What to produce:
From first line to last, give the records again word for word and omit the pictures.
---*---
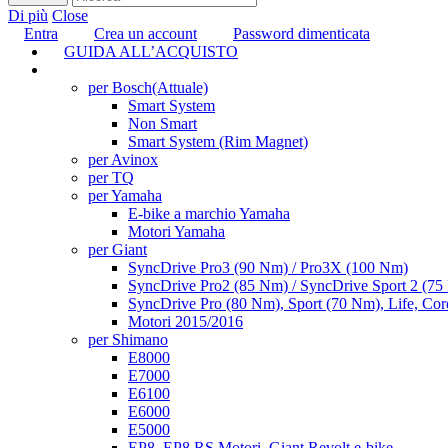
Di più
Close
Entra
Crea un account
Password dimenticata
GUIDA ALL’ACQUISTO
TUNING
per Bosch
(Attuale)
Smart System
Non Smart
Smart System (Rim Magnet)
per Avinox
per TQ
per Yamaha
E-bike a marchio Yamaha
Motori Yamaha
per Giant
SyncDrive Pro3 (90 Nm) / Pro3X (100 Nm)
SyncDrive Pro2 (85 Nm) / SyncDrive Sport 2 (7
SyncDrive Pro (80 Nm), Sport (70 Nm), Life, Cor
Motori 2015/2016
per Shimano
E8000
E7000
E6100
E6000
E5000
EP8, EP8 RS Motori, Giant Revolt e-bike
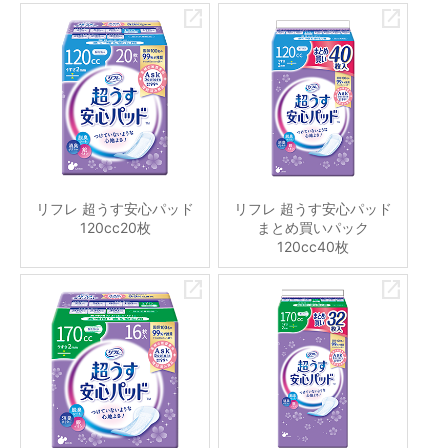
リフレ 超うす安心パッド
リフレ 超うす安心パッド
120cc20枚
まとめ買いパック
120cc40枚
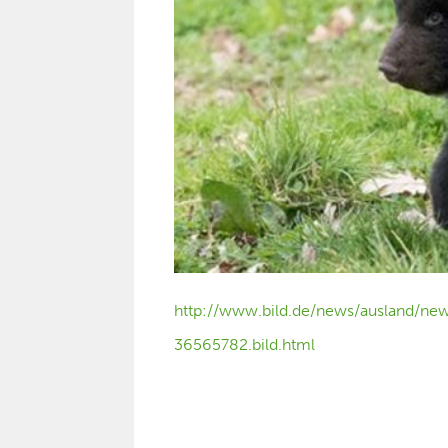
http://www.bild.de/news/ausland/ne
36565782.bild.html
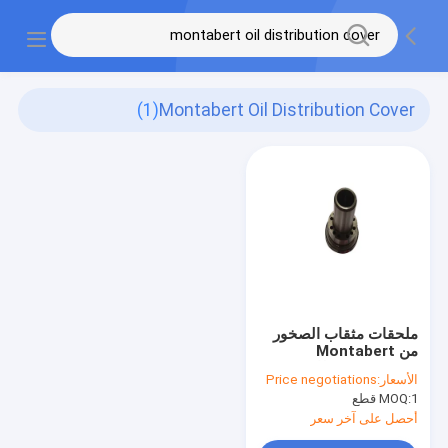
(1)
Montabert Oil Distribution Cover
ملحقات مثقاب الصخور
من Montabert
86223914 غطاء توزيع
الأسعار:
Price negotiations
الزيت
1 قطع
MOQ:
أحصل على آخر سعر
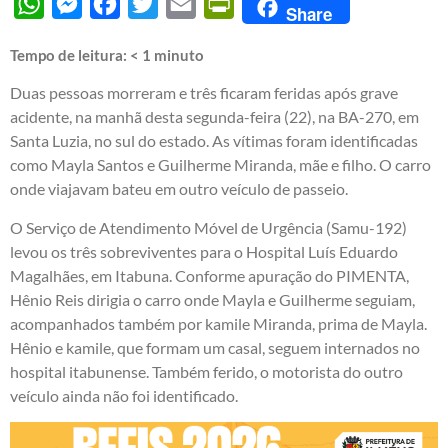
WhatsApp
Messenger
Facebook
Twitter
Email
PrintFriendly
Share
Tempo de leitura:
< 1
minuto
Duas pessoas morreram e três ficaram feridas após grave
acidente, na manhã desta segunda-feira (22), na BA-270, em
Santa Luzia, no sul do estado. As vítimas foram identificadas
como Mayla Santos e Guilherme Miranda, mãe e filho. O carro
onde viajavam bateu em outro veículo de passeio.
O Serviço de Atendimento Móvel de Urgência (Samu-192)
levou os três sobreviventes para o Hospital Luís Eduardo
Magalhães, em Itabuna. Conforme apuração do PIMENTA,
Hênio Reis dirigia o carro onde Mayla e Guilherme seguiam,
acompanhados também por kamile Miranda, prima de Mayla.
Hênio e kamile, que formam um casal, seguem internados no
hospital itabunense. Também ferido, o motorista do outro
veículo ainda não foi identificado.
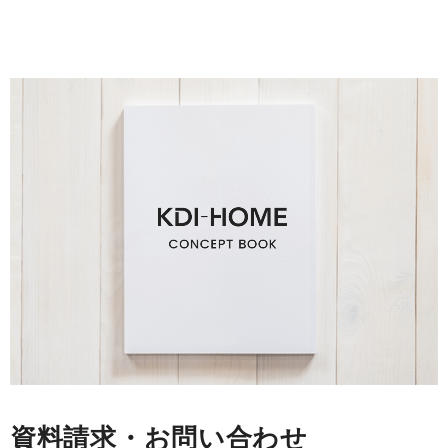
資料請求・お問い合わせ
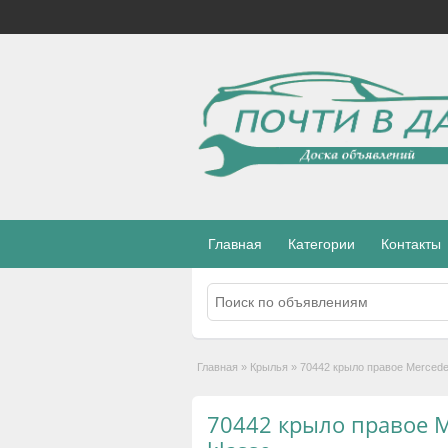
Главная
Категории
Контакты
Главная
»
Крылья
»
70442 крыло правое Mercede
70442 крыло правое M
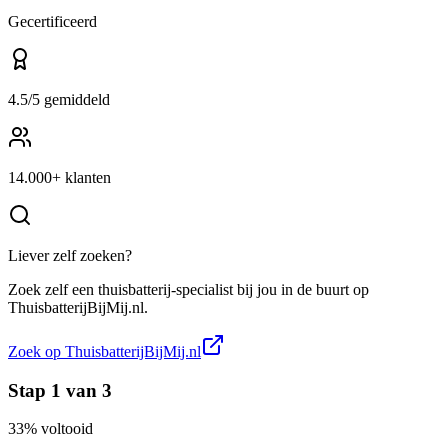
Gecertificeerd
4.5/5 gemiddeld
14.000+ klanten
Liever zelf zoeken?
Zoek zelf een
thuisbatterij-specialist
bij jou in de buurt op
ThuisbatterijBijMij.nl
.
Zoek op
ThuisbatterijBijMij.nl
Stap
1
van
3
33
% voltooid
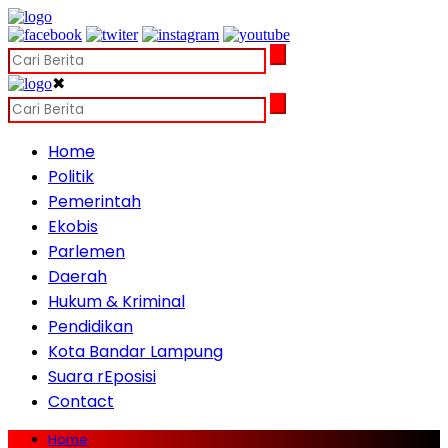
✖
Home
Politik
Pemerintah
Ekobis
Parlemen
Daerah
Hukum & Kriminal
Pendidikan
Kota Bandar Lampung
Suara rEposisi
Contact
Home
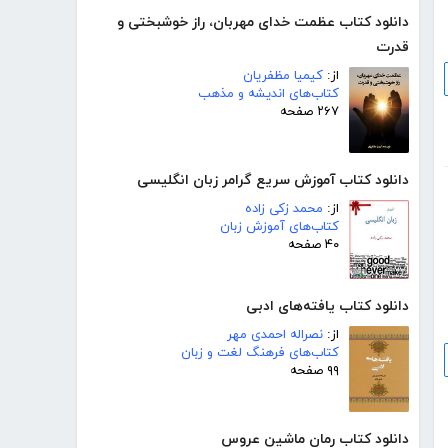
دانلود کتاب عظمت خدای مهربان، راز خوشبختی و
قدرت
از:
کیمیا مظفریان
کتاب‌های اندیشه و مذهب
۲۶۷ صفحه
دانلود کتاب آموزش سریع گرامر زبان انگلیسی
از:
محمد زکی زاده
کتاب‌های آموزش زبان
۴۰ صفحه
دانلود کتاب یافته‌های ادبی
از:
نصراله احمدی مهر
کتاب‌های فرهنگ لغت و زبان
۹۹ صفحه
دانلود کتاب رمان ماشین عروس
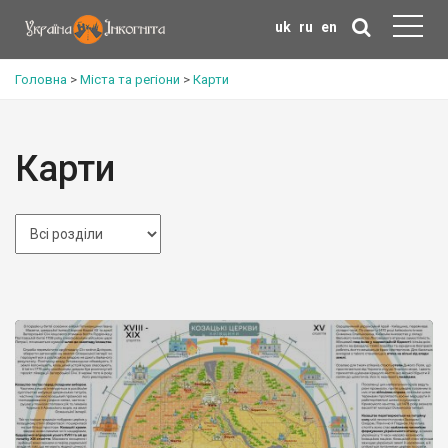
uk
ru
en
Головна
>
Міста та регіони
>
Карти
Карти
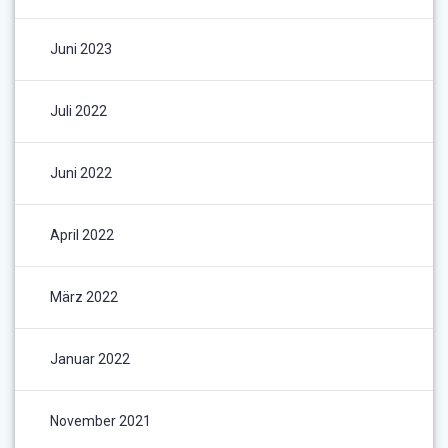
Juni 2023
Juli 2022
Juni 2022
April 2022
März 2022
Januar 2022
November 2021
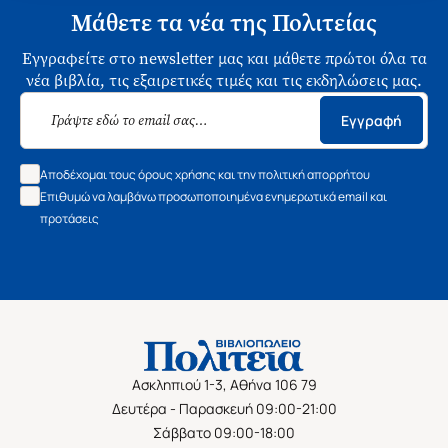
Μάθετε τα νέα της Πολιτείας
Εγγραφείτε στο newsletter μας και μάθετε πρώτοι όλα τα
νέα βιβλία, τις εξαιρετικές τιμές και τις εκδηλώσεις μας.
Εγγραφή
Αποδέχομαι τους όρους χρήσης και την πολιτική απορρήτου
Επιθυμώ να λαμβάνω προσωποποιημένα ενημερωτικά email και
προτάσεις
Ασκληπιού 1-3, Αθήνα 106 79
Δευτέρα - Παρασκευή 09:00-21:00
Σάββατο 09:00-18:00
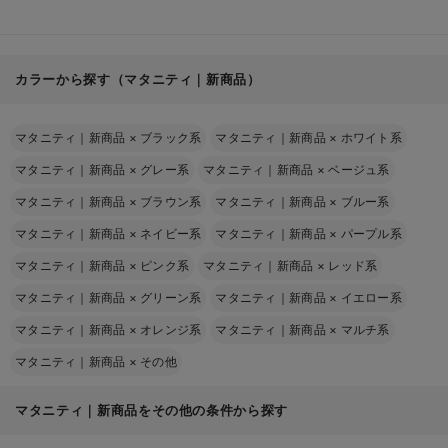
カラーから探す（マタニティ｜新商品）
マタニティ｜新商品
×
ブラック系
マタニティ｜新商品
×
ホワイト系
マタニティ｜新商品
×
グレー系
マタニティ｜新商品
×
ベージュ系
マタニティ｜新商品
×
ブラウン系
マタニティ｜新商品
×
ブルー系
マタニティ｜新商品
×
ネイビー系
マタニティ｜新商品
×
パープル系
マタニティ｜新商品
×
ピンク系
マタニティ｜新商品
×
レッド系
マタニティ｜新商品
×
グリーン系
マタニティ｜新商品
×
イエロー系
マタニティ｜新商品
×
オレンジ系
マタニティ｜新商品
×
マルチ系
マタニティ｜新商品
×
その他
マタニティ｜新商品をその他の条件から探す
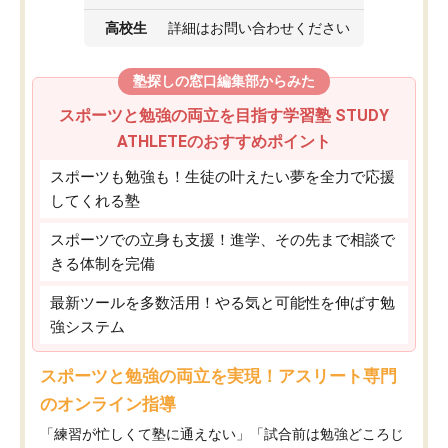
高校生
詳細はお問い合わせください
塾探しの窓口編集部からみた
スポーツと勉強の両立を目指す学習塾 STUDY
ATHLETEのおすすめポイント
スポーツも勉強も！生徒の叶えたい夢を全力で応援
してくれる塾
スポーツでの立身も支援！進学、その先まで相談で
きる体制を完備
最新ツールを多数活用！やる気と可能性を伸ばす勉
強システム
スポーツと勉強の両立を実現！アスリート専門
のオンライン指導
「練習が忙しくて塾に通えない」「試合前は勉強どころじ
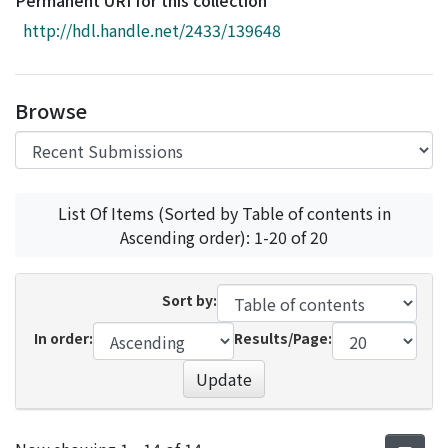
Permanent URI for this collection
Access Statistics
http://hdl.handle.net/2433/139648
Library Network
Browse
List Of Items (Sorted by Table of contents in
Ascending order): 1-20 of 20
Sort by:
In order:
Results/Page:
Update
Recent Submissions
---*---
Reply:
Di più
Close
Entra
Crea un account
Password dimenticata
GUIDA ALL’ACQUISTO
TUNING
per Bosch
(Attuale)
Smart System
Non Smart
Smart System (Rim Magnet)
per Avinox
per TQ
per Yamaha
E-bike a marchio Yamaha
Motori Yamaha
per Giant
SyncDrive Pro3 (90 Nm) / Pro3X (100 Nm)
SyncDrive Pro2 (85 Nm) / SyncDrive Sport 2 (7
SyncDrive Pro (80 Nm), Sport (70 Nm), Life, Cor
Motori 2015/2016
per Shimano
E8000
E7000
E6100
E6000
E5000
EP8, EP8 RS Motori, Giant Revolt e-bike
リフレ 超うす安心パッド
リフレ 超うす安心パッド
120cc20枚
まとめ買いパック
120cc40枚
http://www.bild.de/news/ausland/ne
36565782.bild.html
(1)
Montabert Oil Distribution Cover
ملحقات مثقاب الصخور
من Montabert
86223914 غطاء توزيع
الأسعار:
Price negotiations
الزيت
1 قطع
MOQ:
أحصل على آخر سعر
WhatsApp
Messenger
Facebook
Twitter
Email
PrintFriendly
Share
Tempo de leitura:
< 1
minuto
Duas pessoas morreram e três ficaram feridas após grave
acidente, na manhã desta segunda-feira (22), na BA-270, em
Santa Luzia, no sul do estado. As vítimas foram identificadas
como Mayla Santos e Guilherme Miranda, mãe e filho. O carro
onde viajavam bateu em outro veículo de passeio.
O Serviço de Atendimento Móvel de Urgência (Samu-192)
levou os três sobreviventes para o Hospital Luís Eduardo
Magalhães, em Itabuna. Conforme apuração do PIMENTA,
Hênio Reis dirigia o carro onde Mayla e Guilherme seguiam,
acompanhados também por kamile Miranda, prima de Mayla.
Hênio e kamile, que formam um casal, seguem internados no
hospital itabunense. Também ferido, o motorista do outro
veículo ainda não foi identificado.
資料請求・お問い合わせ
Главная
Категории
Контакты
Главная
»
Крылья
»
70442 крыло правое Mercede
70442 крыло правое M
Gecertificeerd
4.5/5 gemiddeld
14.000+ klanten
Liever zelf zoeken?
Zoek zelf een
thuisbatterij-specialist
bij jou in de buurt op
ThuisbatterijBijMij.nl
.
Zoek op
ThuisbatterijBijMij.nl
Stap
1
van
3
33
% voltooid
✖
Home
Politik
Pemerintah
Ekobis
Parlemen
Daerah
Hukum & Kriminal
Pendidikan
Kota Bandar Lampung
Suara rEposisi
Contact
Home
دانلود کتاب عظمت خدای مهربان، راز خوشبختی و
قدرت
از:
کیمیا مظفریان
کتاب‌های اندیشه و مذهب
۲۶۷ صفحه
دانلود کتاب آموزش سریع گرامر زبان انگلیسی
از:
محمد زکی زاده
کتاب‌های آموزش زبان
۴۰ صفحه
دانلود کتاب یافته‌های ادبی
از:
نصراله احمدی مهر
کتاب‌های فرهنگ لغت و زبان
۹۹ صفحه
دانلود کتاب رمان ماشین عروس
uk
ru
en
Головна
>
Міста та регіони
>
Карти
Карти
Juni 2023
Juli 2022
Juni 2022
April 2022
März 2022
Januar 2022
November 2021
Μάθετε τα νέα της Πολιτείας
Εγγραφείτε στο newsletter μας και μάθετε πρώτοι όλα τα
νέα βιβλία, τις εξαιρετικές τιμές και τις εκδηλώσεις μας.
Εγγραφή
Αποδέχομαι τους όρους χρήσης και την πολιτική απορρήτου
Επιθυμώ να λαμβάνω προσωποποιημένα ενημερωτικά email και
προτάσεις
Ασκληπιού 1-3, Αθήνα 106 79
Δευτέρα - Παρασκευή 09:00-21:00
Σάββατο 09:00-18:00
カラーから探す（マタニティ｜新商品）
マタニティ｜新商品
×
ブラック系
マタニティ｜新商品
×
ホワイト系
マタニティ｜新商品
×
グレー系
マタニティ｜新商品
×
ベージュ系
マタニティ｜新商品
×
ブラウン系
マタニティ｜新商品
×
ブルー系
マタニティ｜新商品
×
ネイビー系
マタニティ｜新商品
×
パープル系
マタニティ｜新商品
×
ピンク系
マタニティ｜新商品
×
レッド系
マタニティ｜新商品
×
グリーン系
マタニティ｜新商品
×
イエロー系
マタニティ｜新商品
×
オレンジ系
マタニティ｜新商品
×
マルチ系
マタニティ｜新商品
×
その他
マタニティ｜新商品をその他の条件から探す
高校生
詳細はお問い合わせください
塾探しの窓口編集部からみた
スポーツと勉強の両立を目指す学習塾 STUDY
ATHLETEのおすすめポイント
スポーツも勉強も！生徒の叶えたい夢を全力で応援
してくれる塾
スポーツでの立身も支援！進学、その先まで相談で
きる体制を完備
最新ツールを多数活用！やる気と可能性を伸ばす勉
強システム
スポーツと勉強の両立を実現！アスリート専門
のオンライン指導
「練習が忙しくて塾に通えない」「試合前は勉強どころじ
Permanent URI for this collection
Access Statistics
http://hdl.handle.net/2433/139648
Library Network
Browse
List Of Items (Sorted by Table of contents in
Ascending order): 1-20 of 20
Sort by:
In order:
Results/Page:
Update
Recent Submissions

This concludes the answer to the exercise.